The design features of the engine, the season, and the geographic area (north or south) determine the viscosity (6, 8, 10, 12, 14, 16, or 20 centistokes at 100°C) and pour point (from —15° to —42°C) of motor oils, and the quality group is chosen according to the type of duty (see Table 1). An increase in the quality of motor oils from group A to group F (arbitrary classification) is achieved mainly through an increase of the concentrations of additives and, in some cases, by changes in the quality of the base oil. The physicochemical properties of oils of each class and group must satisfy technical conditions; the performance characteristics are determined by tests in single-cylinder installations and test engines.
|Table 1. Groups of automobile and diesel oils for various types of engines (according to GOST 17479–72)|
|Group A||Nonsupercharged carburetor and diesel engines|
|B1||Low-supercharged carburetor engines|
|B2||Low-supercharged diesel engines|
|C1||Medium-supercharged carburetor engines|
|C2||Medium-supercharged diesel engines|
|D1||Highly supercharged carburetor engines|
|D2||Highly supercharged diesel engines|
|Group E||Highly supercharged heavy-duty diesel engines|
|Group F||Low-speed diesel engines operating on heavy fuel with a sulfur content of up to 3.5 percent|
Aviation motor oils are used in piston, turbojet, and turboprop engines. There are about 20 types and brands of aviation oils, from the lightest distillate type (with a viscosity of 3–4 centistokes at 100°C) to heavy residual types (with a viscosity of 22 centistokes at 100°C). The requirements for quality of aviation oils are particularly stringent.
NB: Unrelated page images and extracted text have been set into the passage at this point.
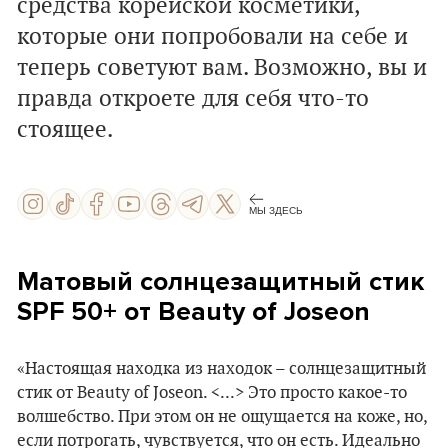
средства корейской косметики,
которые они попробовали на себе и
теперь советуют вам. Возможно, вы и
правда откроете для себя что-то
стоящее.
МЫ ЗДЕСЬ
Матовый солнцезащитный стик
SPF 50+ от Beauty of Joseon
«Настоящая находка из находок – солнцезащитный
стик от Beauty of Joseon. <...> Это просто какое-то
волшебство. При этом он не ощущается на коже, но,
если потрогать, чувствуется, что он есть. Идеально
Almost all oils for jet aviation contain combinations of additives and have relatively narrow fractional composition, low pour point (from —55° to —60°C), high stability, low foaming, and good pumping characteristics in the circulation system of the motor.
In connection with the development of supersonic aviation and increased requirements for thermal stability and low-temperature properties of lubricating oils, synthetic oils have come into widespread use. Their production is based on the use of organic esters and alcohols and organosilicon and fluorocarbon compounds, as well as on extensive chemical processing of petroleum fractions and other types of raw materials. The application of such oils extends the useful temperature range of lubricating oils from —60° to + 250°C (the range for the best hydrocarbon oils is —40° to + 150°C). Synthetic oils are also used in some gas turbines and other types of motors on the ground.
REFERENCESNefteprodukty: Masla, smazki i prisadki. Moscow, 1970.
Tovarnye nefteprodukty, ikh svoistva i primenenie: Spravochnik. Edited by N. G. Puchkov. Moscow, 1971.
Kalaitan, E. N. Smazochnye masla dlia reaktivnykh dvigatelei. Moscow, 1968.
Gol’dberg, D. O., and S. E. Krein. Smazochnye masla iz neftei vostochnykh mestorozhdenii. Moscow, 1972.